Brakuje siły w bolących palcach
pełno snu wszędzie ale nie zbawia
noc winą kruszy drobiny nieba
w tych okruszynach nie boli przebacz
płynie w podobne a tydzień mieli
te same rzeczy na siedem dzielisz
ale się nie śpiesz i naucz chwile
jak znaleźć siebie w setkach pomyleń
co tkają z obaw misterną siatkę
będzie świadomiej i trochę łatwiej
kołuje nad tym stos jakiś planów
innych niż bzdury prosto z ekranu
w stercie pomysłów niewiarygodnie
szary dzień pęka w mroku za oknem
noc przyczajona snem mocno gniecie
rytm wszelkich obaw zaśnie po trzeciej
ale już rankiem może coś zmienić
kiedy nieznane z ponad przestrzeni
powie ci jak masz iść w stronę słońca
dosyć radośnie myśląc o końcach
_________________ " Każdy dzień to takie małe życie "

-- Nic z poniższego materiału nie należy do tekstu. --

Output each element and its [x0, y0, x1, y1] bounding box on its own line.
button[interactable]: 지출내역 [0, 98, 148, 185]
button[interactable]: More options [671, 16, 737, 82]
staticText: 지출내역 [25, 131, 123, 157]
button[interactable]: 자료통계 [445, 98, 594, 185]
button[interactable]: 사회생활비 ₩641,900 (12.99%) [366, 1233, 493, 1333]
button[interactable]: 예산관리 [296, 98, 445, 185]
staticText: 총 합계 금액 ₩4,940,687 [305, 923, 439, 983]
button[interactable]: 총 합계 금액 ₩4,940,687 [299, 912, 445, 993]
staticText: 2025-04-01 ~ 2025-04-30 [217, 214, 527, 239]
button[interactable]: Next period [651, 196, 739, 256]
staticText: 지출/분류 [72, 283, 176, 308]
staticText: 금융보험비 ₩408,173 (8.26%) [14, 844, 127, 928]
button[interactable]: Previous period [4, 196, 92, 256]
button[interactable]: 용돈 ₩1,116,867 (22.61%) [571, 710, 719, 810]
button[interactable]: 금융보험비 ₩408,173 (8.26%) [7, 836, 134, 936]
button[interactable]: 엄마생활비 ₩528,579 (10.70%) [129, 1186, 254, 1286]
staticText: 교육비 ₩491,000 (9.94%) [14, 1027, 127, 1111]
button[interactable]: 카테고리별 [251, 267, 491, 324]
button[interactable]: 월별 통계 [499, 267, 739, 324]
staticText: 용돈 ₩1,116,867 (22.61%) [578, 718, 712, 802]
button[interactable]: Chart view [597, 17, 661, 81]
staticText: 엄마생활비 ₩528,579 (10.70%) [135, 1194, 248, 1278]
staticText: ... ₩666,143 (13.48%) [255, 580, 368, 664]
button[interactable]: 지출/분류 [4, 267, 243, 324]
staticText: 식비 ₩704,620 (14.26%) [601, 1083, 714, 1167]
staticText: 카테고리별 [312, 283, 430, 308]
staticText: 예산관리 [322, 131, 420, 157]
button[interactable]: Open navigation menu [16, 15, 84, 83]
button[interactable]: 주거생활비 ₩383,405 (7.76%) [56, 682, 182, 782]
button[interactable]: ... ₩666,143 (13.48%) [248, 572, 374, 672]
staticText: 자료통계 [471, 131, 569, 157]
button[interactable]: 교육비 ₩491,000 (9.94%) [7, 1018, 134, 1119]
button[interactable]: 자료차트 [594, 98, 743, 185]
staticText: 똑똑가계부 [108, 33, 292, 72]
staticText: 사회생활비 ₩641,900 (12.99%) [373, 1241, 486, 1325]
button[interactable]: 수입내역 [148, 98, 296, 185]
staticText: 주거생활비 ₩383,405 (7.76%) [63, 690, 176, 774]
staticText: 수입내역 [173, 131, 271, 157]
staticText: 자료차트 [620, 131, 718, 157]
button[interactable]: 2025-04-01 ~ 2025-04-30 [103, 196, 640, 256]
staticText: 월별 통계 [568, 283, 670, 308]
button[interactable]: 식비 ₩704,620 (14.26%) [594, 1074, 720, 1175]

ale już rankiem może coś zmienić
kiedy nieznane z ponad przestrzeni
powie ci jak masz iść w stronę słońca
dosyć radośnie myśląc o końcach
Mam wrażenie, że od tych słów każdy z nas powinien rozpoczynać swoje życie. Bo chyba najbardziej boli odejście, jakiekolwiek by nie było.